Industrial production and manufacturing are expected to rebound after falls of one per cent fall the month before. Treasury officials are likely to be preparing themselves to be disappointed.
City analysts, for one, have become used to getting let down in recent months. In January, growth of 0.1 per cent was pencilled in. A contraction surprised economists. The same happened for data in October.
The small rise in February is expected to be driven by the services sector after brighter purchasing managers’ index (PMI) data, as compiled by S&P Global.
Deutsche Bank’s Sanjay Raja believes there was a contraction in transport activity, while Pantheon Macroeconomics’ Rob Wood and Elliott Jordan-Doak predict that a fall in industrial production will hold UK growth back.
The cause of this stagnation may largely be put down to a plague of bad vibes: adjustments to cope with looming tax rises, worries about a trade war and general fear of what Reeves next has in store.
“We are suffering just now from a bad attack of economic pessimism,” Kallum Pickering, an economist at Peel Hunt, said.
“It is common to hear people say that the epoch of enormous economic progress which characterised the nineteenth century is over; that the rapid improvement in the standard of life is now going to slow down –at any rate in Great Britain; that a decline in prosperity is more likely than an improvement in the decade which lies ahead of us.”
“Although headline confidence has rebounded slightly since the budget, it remains weak along with consumer expectations for the coming year,” he added.
In most of those confidence surveys since the Autumn Budget, one policy has been consistently pointed to as the bane of firms across virtually all UK sectors.
Reeves’ £25bn national insurance tax hikes have been described as “unpalatable” by the British Chambers of Commerce (BCC)’s Shevaun Haviland, an “anchor” for low confidence by the Recruitment and Employment Confederation (REC)’s Neil Carberry and a “burden” by Confederation of Business Industry (CBI) economist Ben Jones.
S&P Global, whose PMIs inform economists as they make GDP data predictions each month, have cited firms’ “restructuring” efforts to keep the incoming costs of greater national insurance tax contributions down.
The impact on employment is of particular concern. The Office for Budget Responsibility (OBR), the fiscal watchdog, revised its unemployment rate to 4.5 per cent this year from a previous forecast of 4.0 per cent.
The national insurance tax hikes also contributed to the Bank of England’s decision to slash its UK growth forecast to 0.75 per cent in an interest rate decision in February while the likes of the OBR and City banks have rushed to follow the Bank’s lead in the two months since.
GDP data for April, to be released in two months, may show just how well UK firms prepared for higher tax bills.

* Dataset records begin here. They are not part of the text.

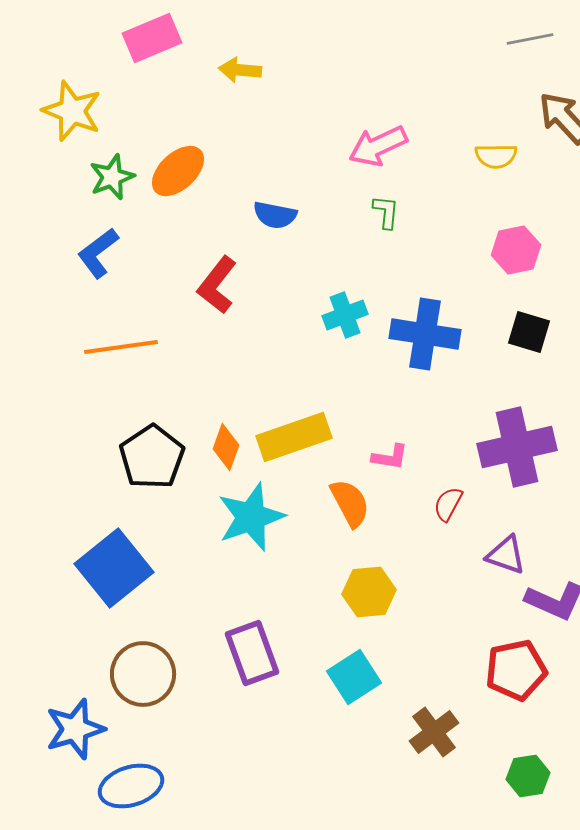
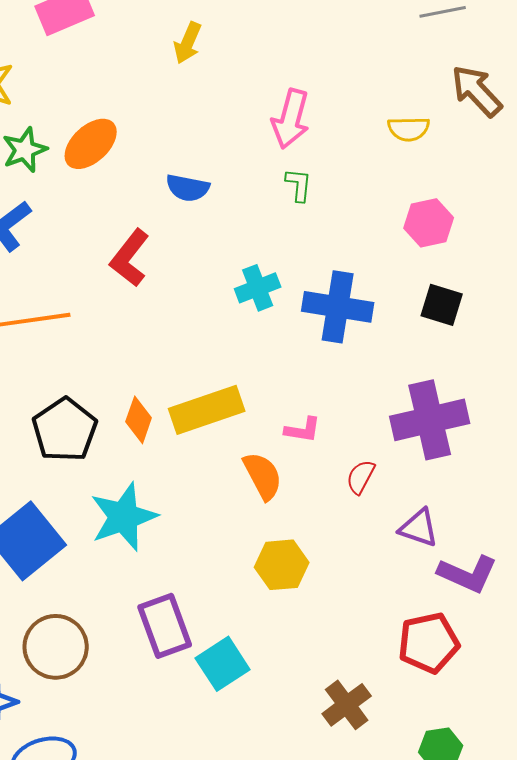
yellow arrow: (240, 70) -> (188, 43), moved, turned -72
pink arrow: (378, 146) -> (291, 119), turned -50
cyan star: (251, 517) -> (124, 517), moved
cyan square: (354, 677) -> (223, 664), moved

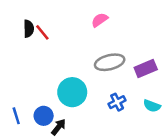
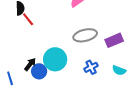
red line: (42, 32) -> (28, 19), moved
blue circle: (44, 116) -> (39, 71), moved
black arrow: (59, 127) -> (30, 64), moved

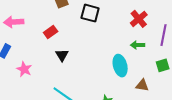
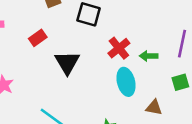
red cross: (139, 19) -> (119, 48), moved
black triangle: (62, 55) -> (67, 62), moved, size x1.5

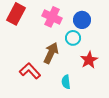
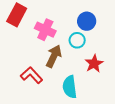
pink cross: (52, 17) -> (45, 30), moved
cyan semicircle: (66, 82) -> (70, 87), size x1.5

But new headwinds from President Trump’s tariff regime are unlikely to improve the overall economic outlook.
Most forecasters now do not expect UK growth to surge above 0.5 per cent for any quarter of this year.
Capital Economics are especially downbeat. Its economists predict that there will be a minimal expansion of 0.2 per cent in each of the first two quarters of the year and 0.3 per cent growth for the three quarters thereafter.
“Bigger drags from the rises in taxes for UK firms and the uncertain global backdrop mean the economy will be weaker for longer.”
City analysts will be sitting tight until the Spending Review, when a range of public spending proposals will be put forward. Many will be hoping the government can find cuts in order for fears of further tax rises to be squashed.